Sharmeen Obaid-Chinoy earlier won an Emmy for her documentary, Pakistan: Children of the Taliban in 2010. “To all the women in Pakistan working for your dreams, this is for you”, Sharmeen said at her acceptance speech Sunday night in front of the packed star studded audience in the Kodak Theatre.

It is hoped by many in Pakistan that this Oscar win will bring more attention to the plight of women in their beleaguered country.

“Saving Face” Pakistan’s first Academy Award Nomination

By Mudassar Ali Khan for The Washington Times

On 26th February 2012, the world will discover three different faces of Pakistan during the 84th Academy Awards, with the nomination of a Pakistani documentary ‘Saving Face’ for the best documentary (short subject).

The first face is the Pakistani filmmaker who is contending for the Oscar, the second is the internationally acclaimed British-Pakistani plastic surgeon who traveled to his motherland to heal victims of acid attacks, and last but not the least is of the heroic survivors of acid attacks who are struggling to deal with the consequences of their disfigurement.

‘Saving Face’ tells the story of a British-Pakistani plastic surgeon, Dr. Muhammad Jawad, who traveled to Pakistan to treat acid attack victims. Jawad has made several trips to Pakistan with surgical teams to work with the victims. He also organized a major medical relief effort to help earthquake survivors in Pakistan in 2005. In 2008, he received widespread public and international media attention when he performed his pioneering treatment on British model and television presenter Katie Piper, whose ex-boyfriend threw acid on her face.

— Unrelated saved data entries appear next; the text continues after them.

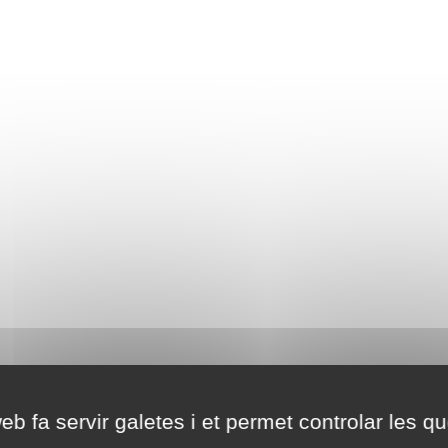
eb fa servir galetes i et permet controlar les qu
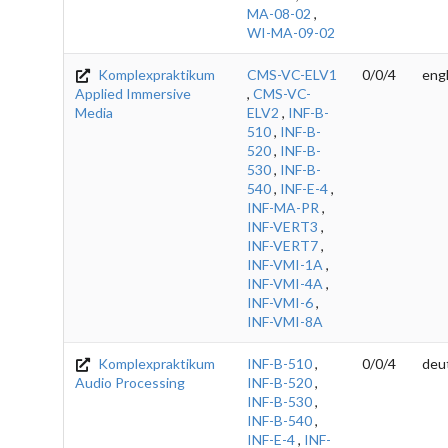
MA-08-02
,
WI-MA-09-02
Komplexpraktikum
CMS-VC-ELV1
0/0/4
engl
Applied Immersive
,
CMS-VC-
Media
ELV2
,
INF-B-
510
,
INF-B-
520
,
INF-B-
530
,
INF-B-
540
,
INF-E-4
,
INF-MA-PR
,
INF-VERT3
,
INF-VERT7
,
INF-VMI-1A
,
INF-VMI-4A
,
INF-VMI-6
,
INF-VMI-8A
Komplexpraktikum
INF-B-510
,
0/0/4
deu
Audio Processing
INF-B-520
,
INF-B-530
,
INF-B-540
,
INF-E-4
,
INF-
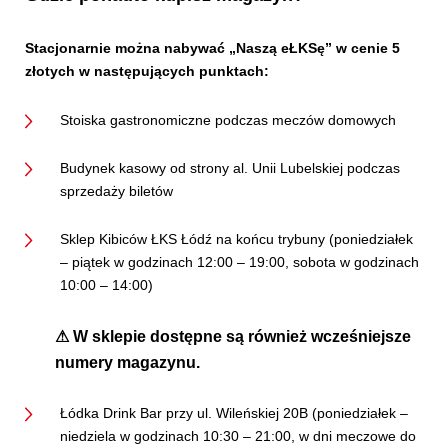
Stacjonarnie można nabywać „Naszą eŁKSę” w cenie 5
złotych w następujących punktach:
Stoiska gastronomiczne podczas meczów domowych
Budynek kasowy od strony al. Unii Lubelskiej podczas
sprzedaży biletów
Sklep Kibiców ŁKS Łódź na końcu trybuny (poniedziałek
– piątek w godzinach 12:00 – 19:00, sobota w godzinach
10:00 – 14:00)
⚠
W sklepie dostępne są również wcześniejsze
numery magazynu.
Łódka Drink Bar przy ul. Wileńskiej 20B (poniedziałek –
niedziela w godzinach 10:30 – 21:00, w dni meczowe do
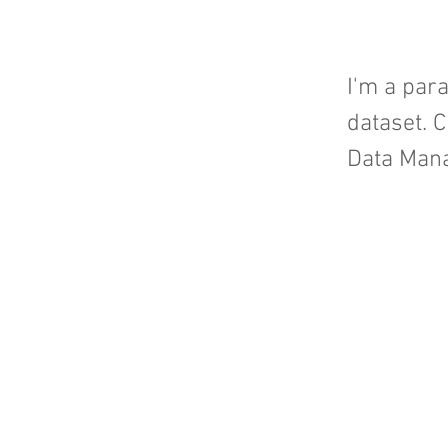
I'm a par
dataset. C
Data Mana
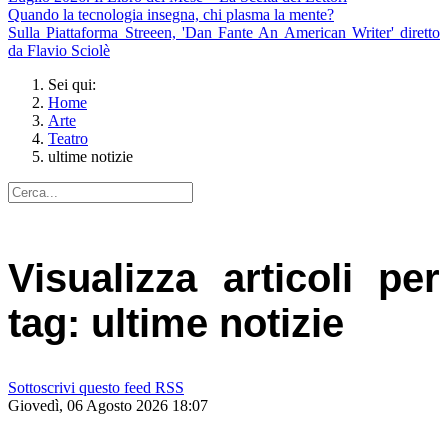
Quando la tecnologia insegna, chi plasma la mente?
Sulla Piattaforma Streeen, 'Dan Fante An American Writer' diretto
da Flavio Sciolè
Sei qui:
Home
Arte
Teatro
ultime notizie
Visualizza articoli per
tag: ultime notizie
Sottoscrivi questo feed RSS
Giovedì, 06 Agosto 2026 18:07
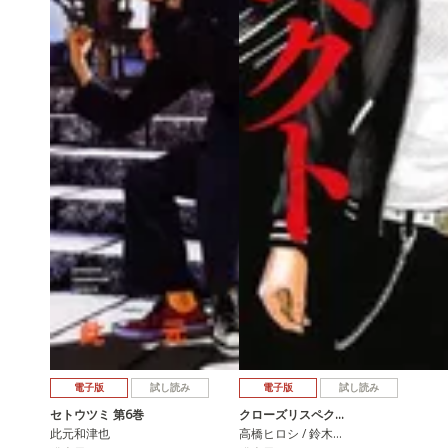
電子版
試し読み
電子版
試し読み
セトウツミ 第6巻
クローズリスペク…
此元和津也
高橋ヒロシ / 鈴木…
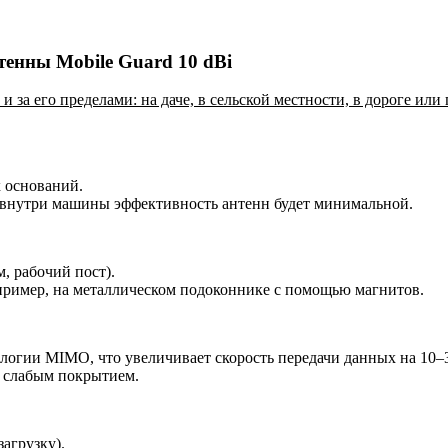
тенны Mobile Guard 10 dBi
 и за его пределами: на даче, в сельской местности, в дороге ил
 оснований.
 внутри машины эффективность антенн будет минимальной.
, рабочий пост).
пример, на металлическом подоконнике с помощью магнитов.
логии MIMO, что увеличивает скорость передачи данных на 10–3
о слабым покрытием.
загрузку).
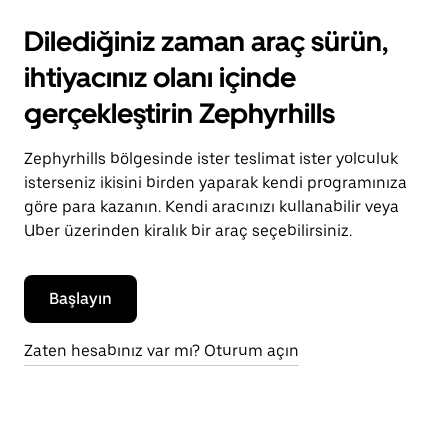
Dilediğiniz zaman araç sürün,
ihtiyacınız olanı içinde
gerçekleştirin Zephyrhills
Zephyrhills bölgesinde ister teslimat ister yolculuk
isterseniz ikisini birden yaparak kendi programınıza
göre para kazanın. Kendi aracınızı kullanabilir veya
Uber üzerinden kiralık bir araç seçebilirsiniz.
Başlayın
Zaten hesabınız var mı? Oturum açın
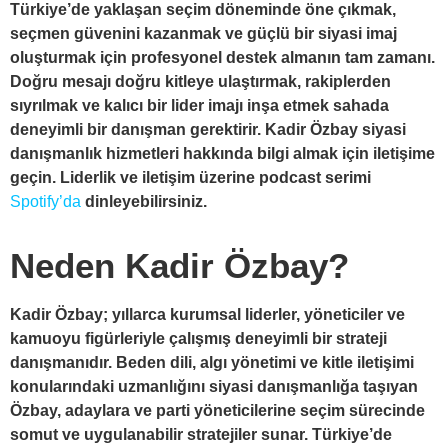
Türkiye’de yaklaşan seçim döneminde öne çıkmak,
seçmen güvenini kazanmak ve güçlü bir siyasi imaj
oluşturmak için profesyonel destek almanın tam zamanı.
Doğru mesajı doğru kitleye ulaştırmak, rakiplerden
sıyrılmak ve kalıcı bir lider imajı inşa etmek sahada
deneyimli bir danışman gerektirir. Kadir Özbay siyasi
danışmanlık hizmetleri hakkında bilgi almak için iletişime
geçin. Liderlik ve iletişim üzerine podcast serimi
Spotify’da
dinleyebilirsiniz.
Neden Kadir Özbay?
Kadir Özbay; yıllarca kurumsal liderler, yöneticiler ve
kamuoyu figürleriyle çalışmış deneyimli bir strateji
danışmanıdır. Beden dili, algı yönetimi ve kitle iletişimi
konularındaki uzmanlığını siyasi danışmanlığa taşıyan
Özbay, adaylara ve parti yöneticilerine seçim sürecinde
somut ve uygulanabilir stratejiler sunar. Türkiye’de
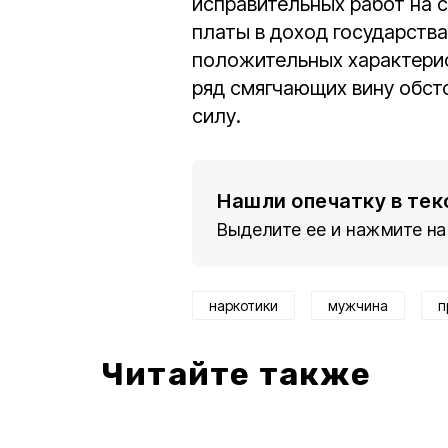
исправительных работ на с
платы в доход государства
положительных характерис
ряд смягчающих вину обсто
силу.
Нашли опечатку в тек
Выделите ее и нажмите на
наркотики
мужчина
п
Читайте также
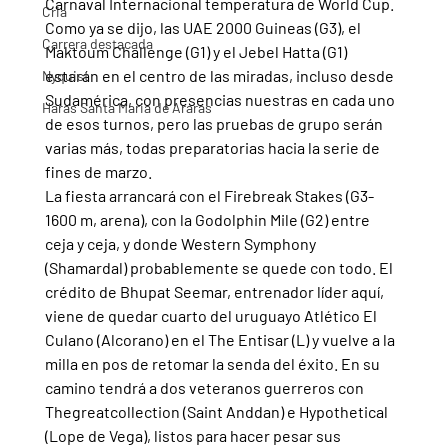
Carnaval Internacional temperatura de World Cup.
Cria
Como ya se dijo, las UAE 2000 Guineas (G3), el 
Carrera destacada
Maktoum Challenge (G1) y el Jebel Hatta (G1) 
estarán en el centro de las miradas, incluso desde 
Nyquist
Sudamérica, con presencias nuestras en cada uno 
Haras Santa Maria de Araras
de esos turnos, pero las pruebas de grupo serán 
varias más, todas preparatorias hacia la serie de 
fines de marzo.
La fiesta arrancará con el Firebreak Stakes (G3-
1600 m, arena), con la Godolphin Mile (G2) entre 
ceja y ceja, y donde Western Symphony 
(Shamardal) probablemente se quede con todo. El 
crédito de Bhupat Seemar, entrenador líder aquí, 
viene de quedar cuarto del uruguayo Atlético El 
Culano (Alcorano) en el The Entisar (L) y vuelve a la 
milla en pos de retomar la senda del éxito. En su 
camino tendrá a dos veteranos guerreros con 
Thegreatcollection (Saint Anddan) e Hypothetical 
(Lope de Vega), listos para hacer pesar sus 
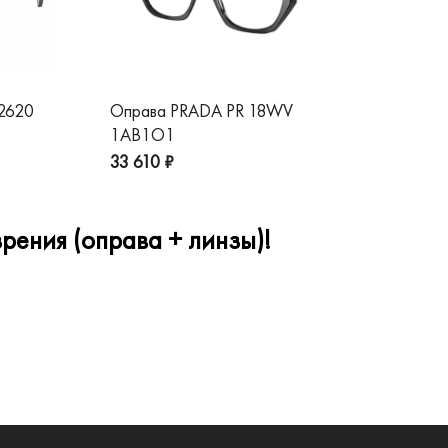
 2620
Оправа PRADA PR 18WV
Оп
1AB1O1
1A
33 610 ₽
32
рения (оправа + линзы)!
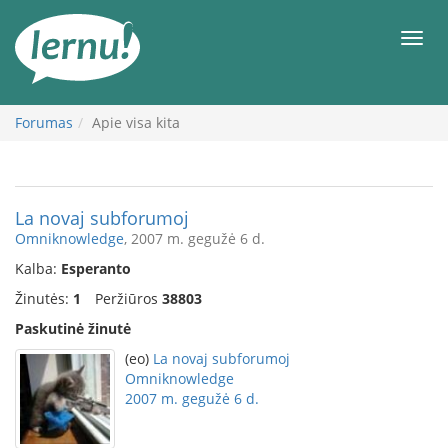
Į
turinį
Meni
Forumas
Apie visa kita
La novaj subforumoj
Omniknowledge
, 2007 m. gegužė 6 d.
Kalba:
Esperanto
Žinutės:
1
Peržiūros
38803
Paskutinė žinutė
(eo)
La novaj subforumoj
Omniknowledge
2007 m. gegužė 6 d.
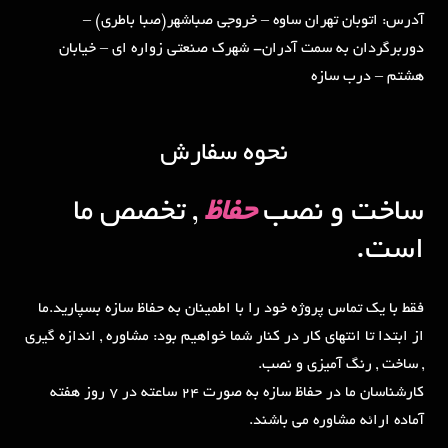
آدرس: اتوبان تهران ساوه – خروجی صباشهر(صبا باطری) –
دوربرگردان به سمت آدران- شهرک صنعتی زواره ای – خیابان
هشتم – درب سازه
نحوه سفارش
ساخت و نصب
حفاظ
, تخصص ما
است.
فقط با یک تماس پروژه خود را با اطمینان به حفاظ سازه بسپارید.ما
از ابتدا تا انتهای کار در کنار شما خواهیم بود: مشاوره , اندازه گیری
, ساخت , رنگ آمیزی و نصب.
کارشناسان ما در حفاظ سازه به صورت 24 ساعته در 7 روز هفته
آماده ارائه مشاوره می باشند.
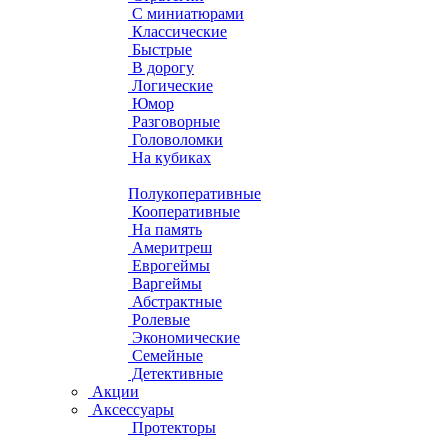
С миниатюрами
Классические
Быстрые
В дорогу
Логические
Юмор
Разговорные
Головоломки
На кубиках
Полукоперативные
Кооперативные
На память
Америтреш
Еврогеймы
Варгеймы
Абстрактные
Ролевые
Экономические
Семейные
Детективные
Акции
Аксессуары
Протекторы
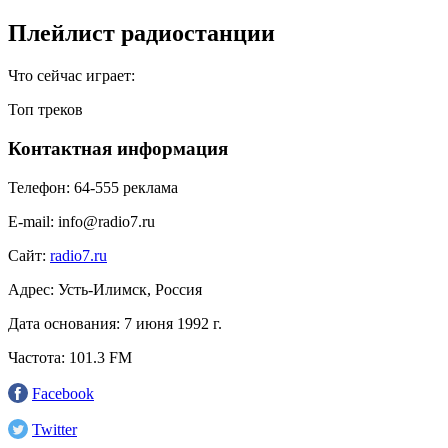
Плейлист радиостанции
Что сейчас играет:
Топ треков
Контактная информация
Телефон:
64-555 реклама
E-mail:
info@radio7.ru
Сайт:
radio7.ru
Адрес:
Усть-Илимск, Россия
Дата основания:
7 июня 1992 г.
Частота:
101.3 FM
Facebook
Twitter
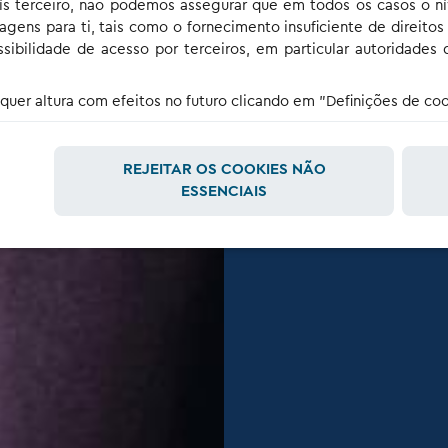
ís terceiro, não podemos assegurar que em todos os casos o n
gens para ti, tais como o fornecimento insuficiente de direitos 
ibilidade de acesso por terceiros, em particular autoridades 
uer altura com efeitos no futuro clicando em "Definições de cook
REJEITAR OS COOKIES NÃO
ESSENCIAIS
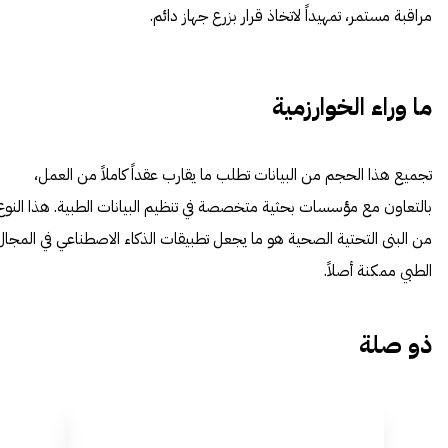
مراقبة مستمر، تمهيداً لاتخاذ قرار بزرع جهاز دائم.
ما وراء الخوارزمية
تجميع هذا الحجم من البيانات تطلب ما يقارب عقداً كاملاً من العمل،
بالتعاون مع مؤسسات بحثية متخصصة في تنظيم البيانات الطبية. هذا النوع
من البنى التحتية الصحية هو ما يجعل تطبيقات الذكاء الاصطناعي في المجال
الطبي ممكنة أصلاً.
ذو صلة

Central characters of this documentary are two women, Zakia and Rukhsana, from southern Punjab who survived acid attacks and have been fighting for justice ever since. Instead of only portraying the misery of the victims, the film focuses on the vigor with which they endure the process of emotional and physical healing.

Sharmeen Obaid-Chinoy is the first Pakistani filmmaker to win an Oscar nomination for co-directing this film with Daniel Junge. Obaid-Chinoy previously won an Emmy award for her film Pakistan’s Taliban Generation. This film was also the recipient of the Alfred Dupont Award and the Association for International Broadcasting Award. Obaid-Chinoy is the first non-American to receive the Livingston Award for best international reporting. In 2007, she received the broadcast journalist of the year award in the UK from One World Media for her work in a series of documentary films. For her work on other films, she also received the Overseas Press Club Award, the American Women in Radio and Television Award, the Cine Golden Eagle Award and the Banff Rockie Award.

Above all, this documentary, along with its accolades, is truly a testimony of the devotion and fervor with which Sharmeen, Dr. Jawad, Zakia and Rukhsana are pursuing their individual goals. Saving Face brings together the hard work and creativity of an ambitious documentarian, the dedication of a passionate doctor, and determination of valiant victims of acid attacks.

The film also emerges as a face-saver for Pakistan, amid growing negative perceptions about the country worldwide.

The Oscar nod for Saving Face recognizes of a Pakistani filmmaker and sends message to all the ambitious Pakistanis and the world that hard work pays off, no matter where you live and your passion to prevail over the crisis can take you places whether you are a filmmaker, a doctor or a survivor.